== MATERIAL PROVIDED

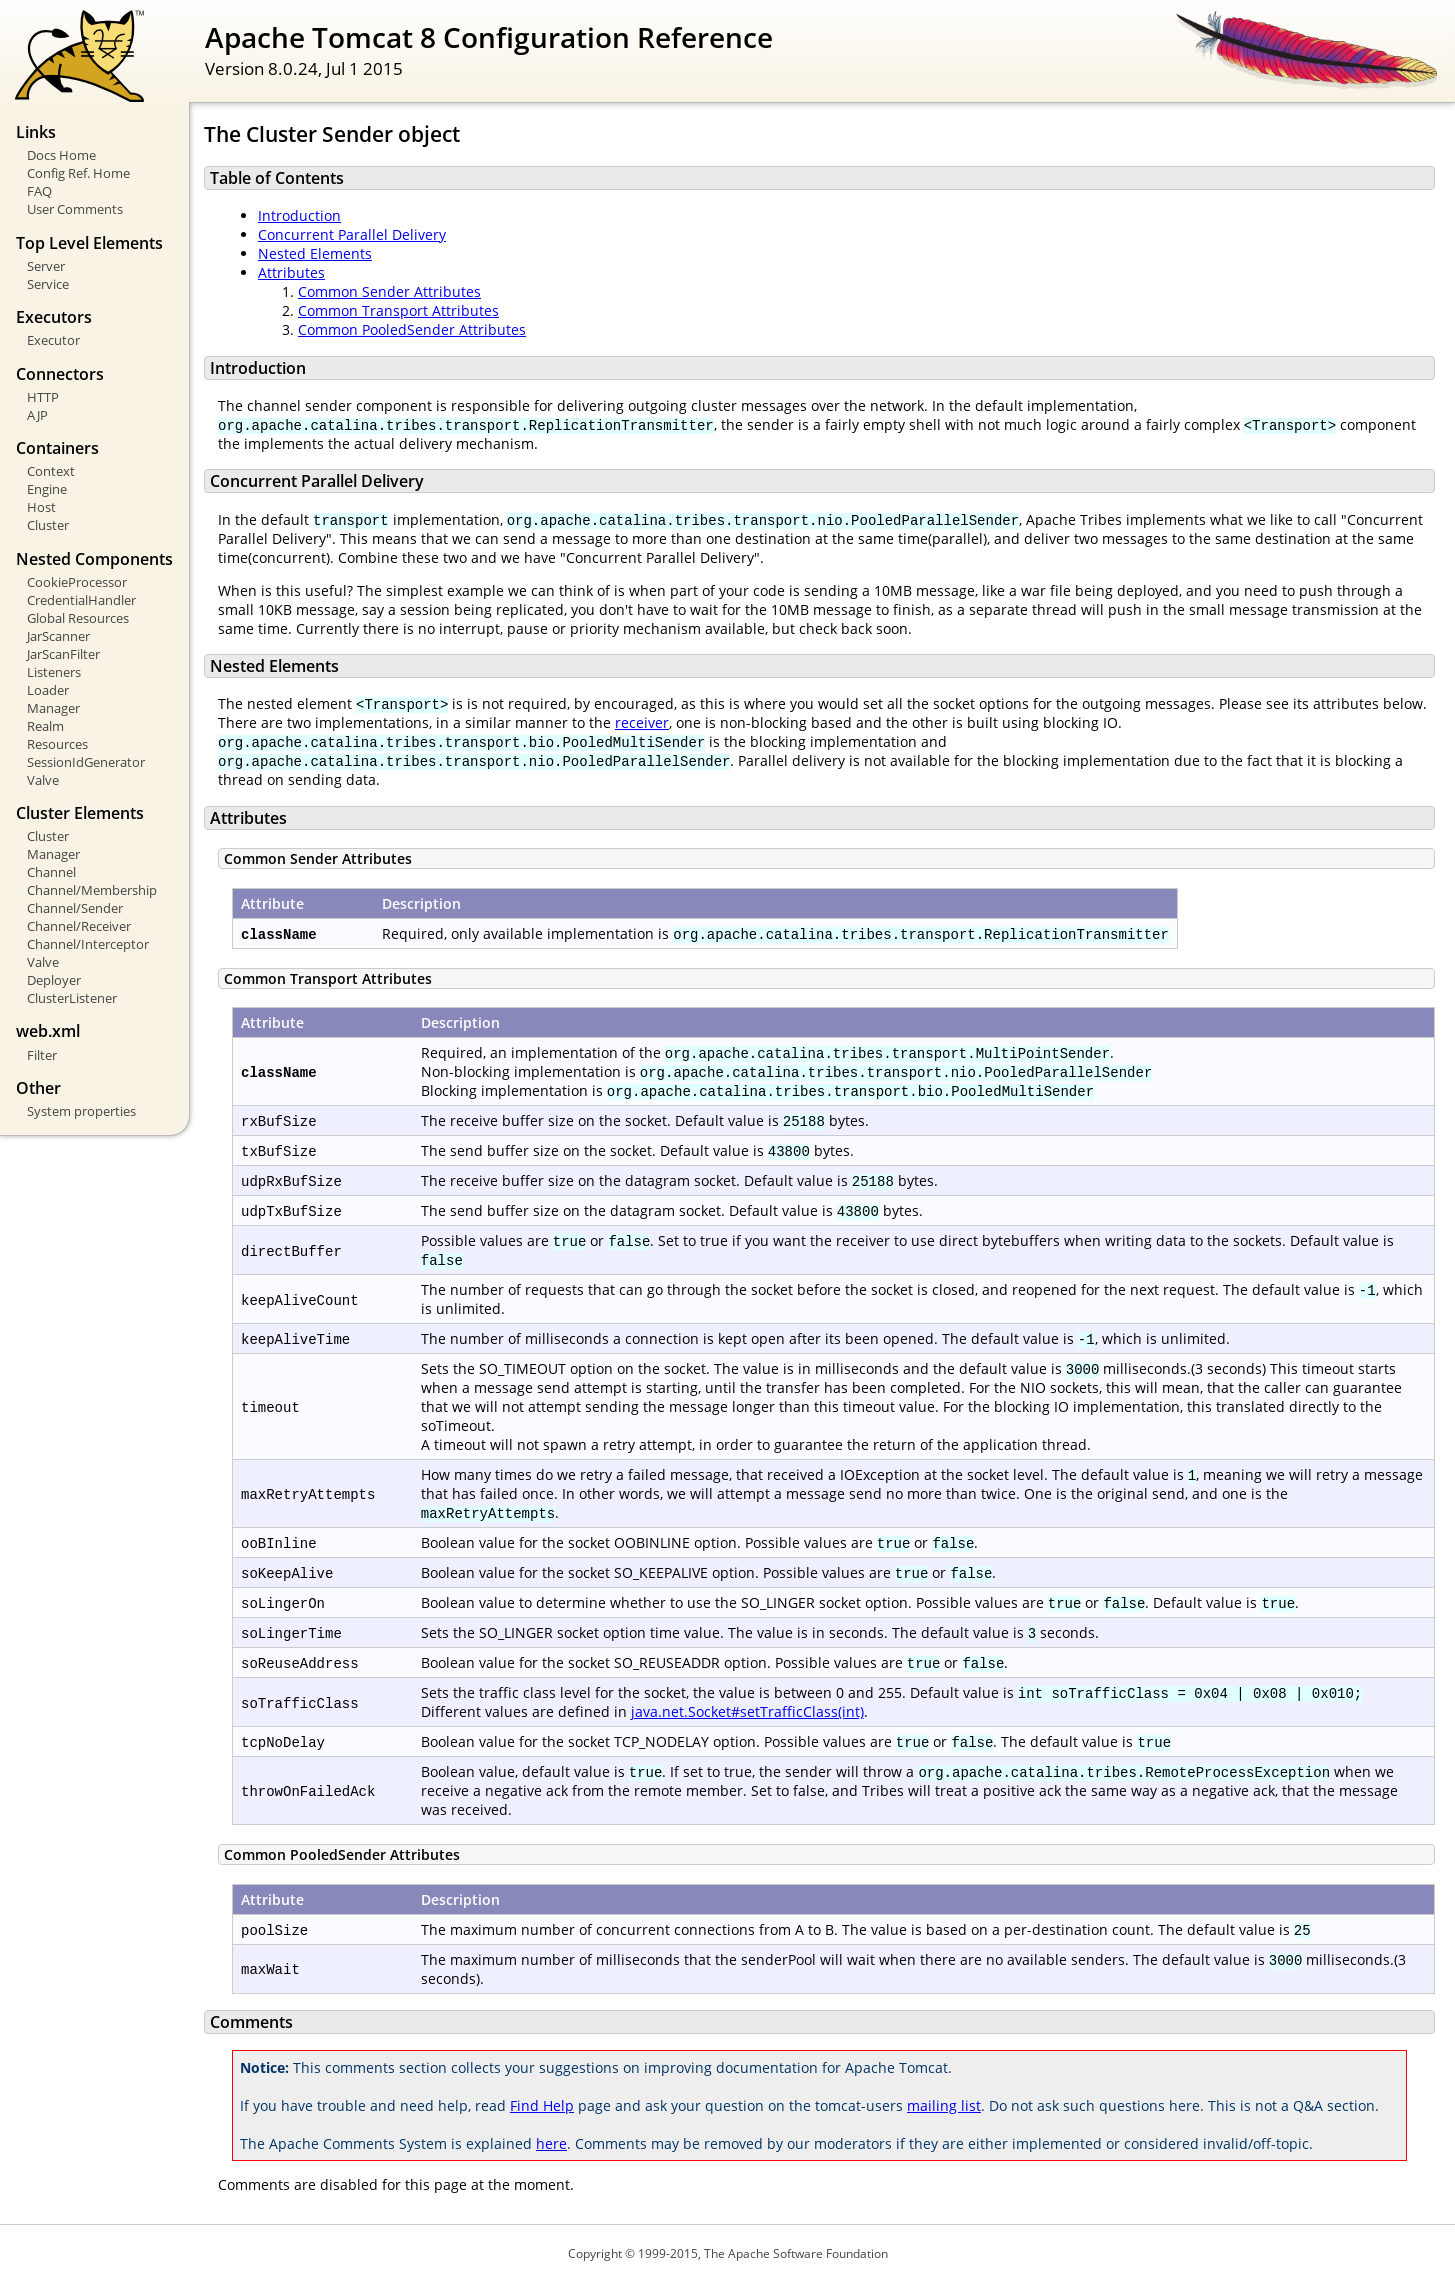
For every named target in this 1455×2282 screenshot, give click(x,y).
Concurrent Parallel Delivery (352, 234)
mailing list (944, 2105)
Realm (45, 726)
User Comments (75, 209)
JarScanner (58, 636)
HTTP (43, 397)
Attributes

====

Reprint each of the records exactly and skip the images.

WORKED SOLUTION:
For every named target in this 1455×2282 screenshot, give click(x,y).
Concurrent Parallel Delivery (352, 234)
mailing list (944, 2105)
Realm (45, 726)
User Comments (75, 209)
JarScanner (58, 636)
HTTP (43, 397)
Attributes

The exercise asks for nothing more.